Saturday, May 3, 2014


"How Small We Really Are",  8 X 12  Lori LaBerge  2014

Today was supposed to be yard cleaning day.  I did get some sweeping done and a few weeds pulled up, but when I walked behind the shed on the property I spotted this:

Last year, the landscapers had to redo a portion of our stone wall.  When they removed some of the stones the glued areas had formed circles on the back.  It is funny how an everyday item can give you a design idea.  I usually work at the design process and rarely does an idea go from in my head to a finished product quickly. Today was the exception.  I knew immediately upon seeing the stone what I wanted to do for a design.  Needless to say, the yard work was done for the day.

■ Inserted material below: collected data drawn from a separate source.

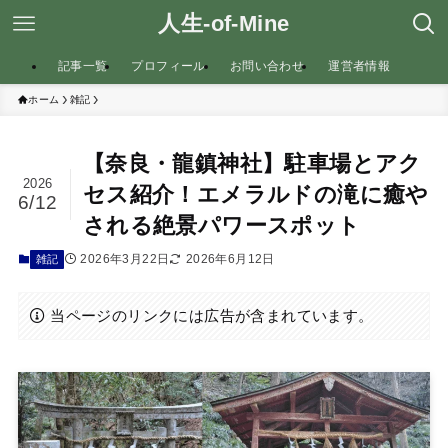
人生-of-Mine
記事一覧
プロフィール
お問い合わせ
運営者情報
ホーム
雑記
【奈良・龍鎮神社】駐車場とアク
2026
セス紹介！エメラルドの滝に癒や
6/12
される絶景パワースポット
2026年3月22日
2026年6月12日
雑記
当ページのリンクには広告が含まれています。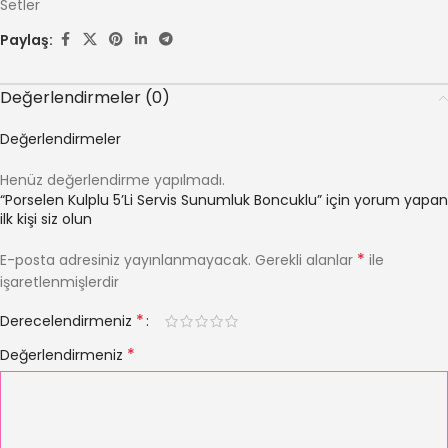
Setler
Paylaş:
Değerlendirmeler (0)
Değerlendirmeler
Henüz değerlendirme yapılmadı.
“Porselen Kulplu 5’Li Servis Sunumluk Boncuklu” için yorum yapan
ilk kişi siz olun
*
E-posta adresiniz yayınlanmayacak.
Gerekli alanlar
ile
işaretlenmişlerdir
*
Derecelendirmeniz
*
Değerlendirmeniz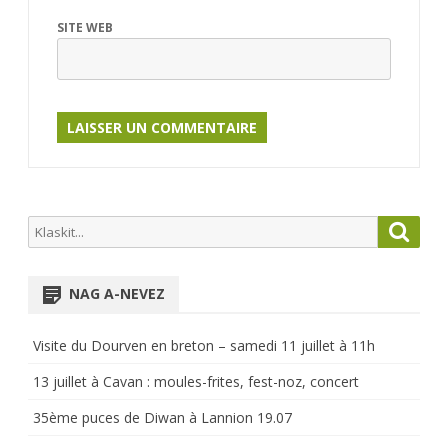
SITE WEB
Search
Searc
for:
NAG A-NEVEZ
Visite du Dourven en breton – samedi 11 juillet à 11h
13 juillet à Cavan : moules-frites, fest-noz, concert
35ème puces de Diwan à Lannion 19.07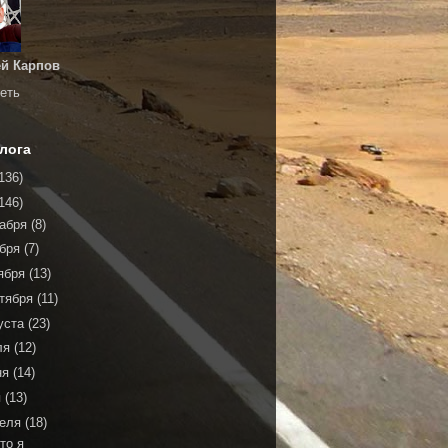
й Карпов
еть
лога
136)
146)
кабря
(8)
ября
(7)
ября
(13)
тября
(11)
уста
(23)
ля
(12)
ня
(14)
я
(13)
реля
(18)
то я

The design would include an abstract figure and be titled "How Small We Really Are".  It would require earthy colors.  I went to the studio shelf and found a blue purple for the figure along with white for the head.  The background would be a dull/antique looking red and be mixed with yarns of similar colors along with specks of the blue purple.  Dark brown would be used for some contrast in the background. The circle shapes would be a mottled green.      

I drew out the design freehand, looking at the circles on the stone as I was drawing. The idea was for the figure to be surrounded by the many worlds we live in everyday and portray how we are but a small part of everything that goes on around us.

The circles were in a 6-cut and progressed at a fair pace.  The figure and background were a 4-cut an went slightly slower.  I was surprised when the hooking was completed (see top photo on this post) early evening. A trip to the yarn store may be in order for whipping the edges.

Pete and I returned from our trip up north Thursday night and I found some books I had ordered waiting for me.  I have not had time to read them yet but on the nightstand now are:

I have been thinking about adding large areas of embroidery stitches to some work. I'm the type that likes a lot of photos along with written instructions and from the book preview "The Stitch Bible" by Kate Haxell fit the bill.  Hopefully, I'll be able to try some stitches soon.

Of course, as I was searching for books on stitching, I came across another purchase.  "Celebrating the Stitch" by Barbara Lee Smith showcases the work of serious fiber artists and has great photos.  Since it was printed in 1991, it is available at a good price.  The book includes artists' thoughts on design, process, construction, color, stitching, etc.

"String, Felt, Thread" by Elissa Auther was recommended by a good friend.  It is in the academic vein, which I love.  It speaks of the art-craft issues and fiber as high art. 

Find an everyday item to use for a new design, find a good fiber art related book to curl up with in the evenings and have a great day.